Wien: Check-Liste für kreislauffähiges Bauen
Acht Kategorien und 30 Kriterien: Wissenschaftliches Projekt der Boku macht Kreislauffähigkeit am Bau messbar und erstellt eine Check-Liste für zirkuläres Bauen
Ab 2030 soll kreislauffähiges Planen und Bauen in Wien zum Standard bei Neubau und Sanierung sein, heißt es von der Stadt. Um diesen Standard verbindlich zu machen, sind klare Definitionen und Kriterien nötig. Mit diesem Ziel vor Augen hat die Stadt Wien Anfang 2023 die Universität für Bodenkultur beauftragt, Bewertungskriterien zur Beurteilung der Kreislauffähigkeit von Neubauten und Sanierungen zu entwickeln. Ein erstes Ergebnis eines solchen Zirkularitätsfaktors liegt nun vor. „Die Häuser der Gegenwart stehen seit jeher auf den Fundamenten ihrer Vorgänger. Gerade in wachsenden Metropolen wie Wien ist das mehr denn je zu beachten, damit die hohe Lebensqualität für Generationen gewahrt bleibt. Denn Rohstoffe stehen nur begrenzt zur Verfügung und im Sinne der Nachhaltigkeit gilt es auf vorhandene Ressourcen zurückzugreifen“, so Vizebürgermeisterin und Wohnbaustadträtin Kathrin Gaál.

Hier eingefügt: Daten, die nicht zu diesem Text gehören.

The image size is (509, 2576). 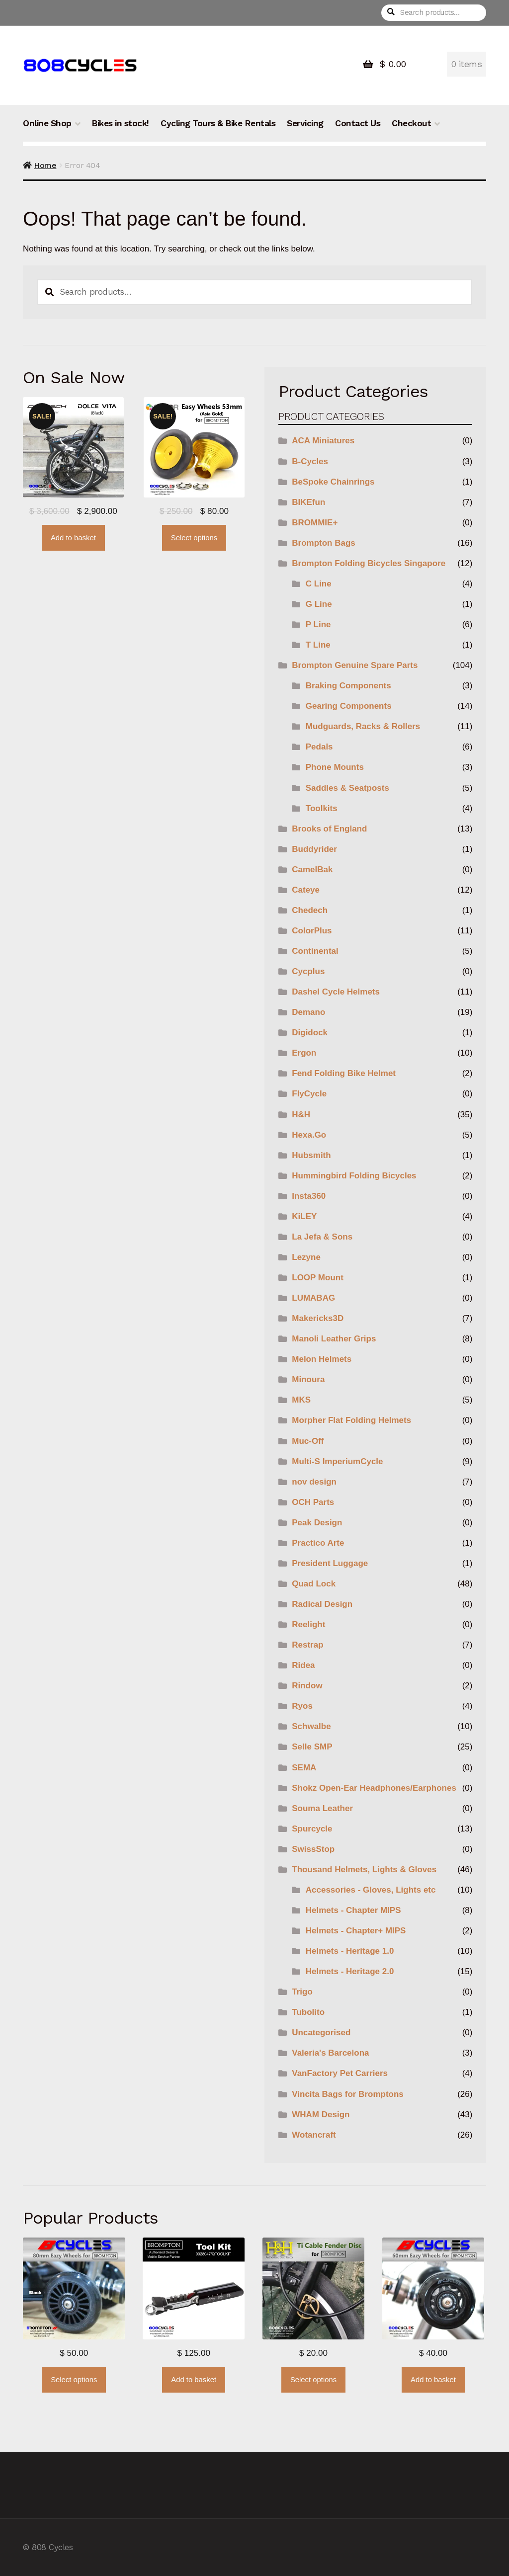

Die Kreislaufwirtschaft im Bauen beginnt schon vor dem Baustart. Entscheidend bei Neubau und Sanierungen ist es zu wissen, wie nachhaltig nutzbar ein Gebäude zukünftig sein wird. „Mit dem Zirkularitätsfaktor wird dies nun objektiv nachvollziehbar und mit einer eigenen Checklist auch für die Praxis anwendbar“, so Gaál.
Zirkularitätsfaktor 1.0 fertiggestellt
In einer kooperativen, schrittweisen und praxisorientierten Zusammenarbeit zwischen den relevanten Stellen und Unternehmungen der Stadt Wien und den Boku-Instituten für Hochbau, Holzbau und kreislaufgerechtes Bauen sowie für Abfall- und Kreislaufwirtschaft wurde der Zirkularitätsfaktor in der ersten Version kürzlich fertiggestellt. Der ZiFa 1.0 berücksichtigt in 8 Kategorien, beispielsweise Materialeinsatz, Ökobilanz, Flexibilität, Langlebigkeit sowie Rückbau und Recycling, insgesamt 30 einzelne Kriterien, wie den Anteil wiederverwendeter Materialien in der Herstellung oder die Rückbaufähigkeit der Konstruktion. Bei der Entwicklung des ZiFa wurden die bereits vorhandenen Erkenntnisse und die Vorgaben aus den wesentlichen rechtlichen Rahmenbedingungen – auch auf EU-Ebene – integriert. Das Ergebnis ist ein umfassendes Kriterien-Set sowie ein Entwurf für eine Systematik zur Bewertung von Maßnahmen in Neubau und Sanierung aus dem Blickwinkel der Kreislaufwirtschaft. In Summe bildet der ZiFa so jene Aspekte ab, die dazu beitragen, den Ressourcenverbrauch im Bauwesen zu reduzieren.
„Check-Liste“ für das zirkuläre Bauen
Im soeben veröffentlichten „Orientierungsleitfaden ZiFa 1.0“ sind neben den Hintergrundinformationen zum Projekt und den rechtlichen Rahmenbedingungen die 8 Kategorien und 30 Kriterien des Zirkularitätsfaktors dargestellt. Der Leitfaden kann so als eine Art „Check-Liste“ für das zirkuläre Bauen gelesen werden, die aufzeigt, welche Aspekte bereits in der Planung dazu beitragen, ressourcenschonendes Bauen und Sanieren zu unterstützen oder um die Kreislauffähigkeit von Bauprojekten bewertbar zu machen. Gleichzeitig ist der Leitfaden eine Grundlage für die künftige verbindliche Ausgestaltung kreislaufwirtschaftlicher Rahmenbedingungen im Bauwesen.
Erste Testanwendung
Um die praktische Anwendung der ZiFa 1.0-Kriterien zu untersuchen, werden diese mittels Reallabor bearbeitet: Im Rahmen verschiedener Workshops und unter Einbindung von Fachleuten aus Wissenschaft und Wirtschaft wird eine Grundlage für die Weiterentwicklung des ZiFa 1.0 geschaffen. In einem nächsten Schritt wird daran gearbeitet, die Kriterien in die Planungs- und Baupraxis zu überführen, um zu evaluieren, was bereits heute möglich ist und wo noch Herausforderungen für eine gelebte Kreislaufwirtschaft im Bauwesen liegen. Darauf aufbauend kann der ZiFa weiterentwickelt und optimiert werden – auch hinsichtlich sinnvoller Ziel- und Grenzwerte.